Humour, Trecking

Cadair Idris

Kahlil Gibran wrote that you may appreciate that which you love most in a friend more in his absence — ‘as the mountain to the climber is clearer from the plain.’

Before we climbed Cadair Idris this week-end we, who are related by divorce, stopped to look at it more clearly from the Wynford Vaughan Thomas monument on the edge of the Cambrian ridge of mountains where we live, which faces Snowdonia across the Dyfi valley.

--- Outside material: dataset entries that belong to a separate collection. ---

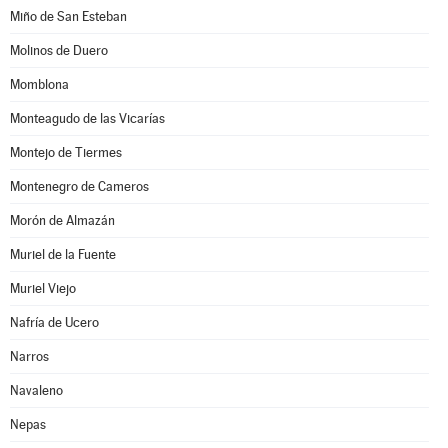
Miño de San Esteban
Molinos de Duero
Momblona
Monteagudo de las Vicarías
Montejo de Tiermes
Montenegro de Cameros
Morón de Almazán
Muriel de la Fuente
Muriel Viejo
Nafría de Ucero
Narros
Navaleno
Nepas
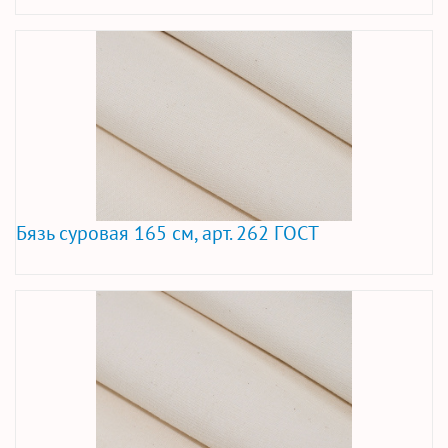
Бязь суровая 165 см, арт. 262 ГОСТ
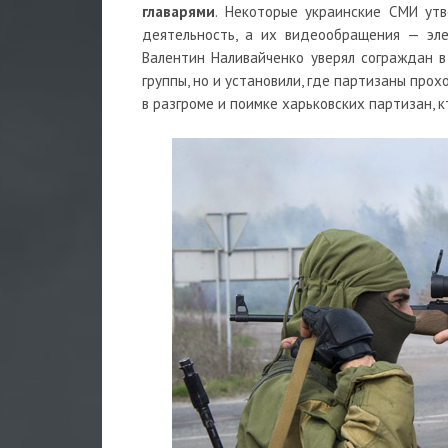
главарями
. Некоторые украинские СМИ утв
деятельность, а их видеообращения — эл
Валентин Наливайченко уверял сограждан в
группы, но и установили, где партизаны про
в разгроме и поимке харьковских партизан, к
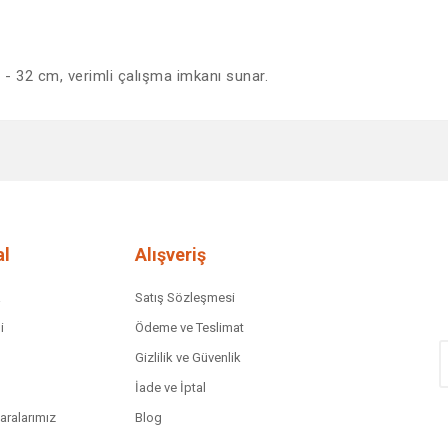
 - 32 cm, verimli çalışma imkanı sunar.
diğer konularda yetersiz gördüğünüz noktaları öneri formunu kullanarak tar
Bu ürüne ilk yorumu siz yapın!
Yorum Yaz
l
Alışveriş
a
Satış Sözleşmesi
i
Ödeme ve Teslimat
Gizlilik ve Güvenlik
İade ve İptal
ralarımız
Blog
Gönder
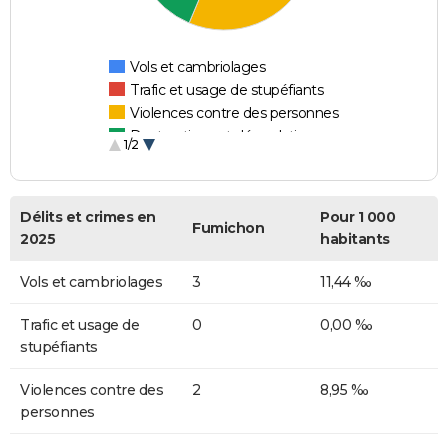
Vols et cambriolages
Trafic et usage de stupéfiants
Violences contre des personnes
Destructions et dégradations
1/2
Escroqueries et fraudes
Délits et crimes en
Pour 1 000
Fumichon
2025
habitants
Vols et cambriolages
3
11,44 ‰
Trafic et usage de
0
0,00 ‰
stupéfiants
Violences contre des
2
8,95 ‰
personnes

The Three Peaks of Cadair Idris on the Left

The Three Peaks of Cadair Idris on the Left

The car park at Minfforth is guarded by machines that must be placated with money, large sums in small denominations; all around there are people turning out their pockets and emptying  their ruck-sacks onto the still dewy grass, women grovel under car seats and crying children are parted from their pocket money.  The gods or maybe the giant Idris himself takes pity on us and sends down two messengers, wise men who have run to and from the summit before breakfast (2 hours for £2.50), evangelists of physical fitness who press a pound coin into my hand which we add to the other sticky, dog-hairy coins that we have gathered and feed them into the machine.  I anoint my nearly-nephew with midge repellent.

The path is initially steep with stone steps which climb up through Cwm Amarch.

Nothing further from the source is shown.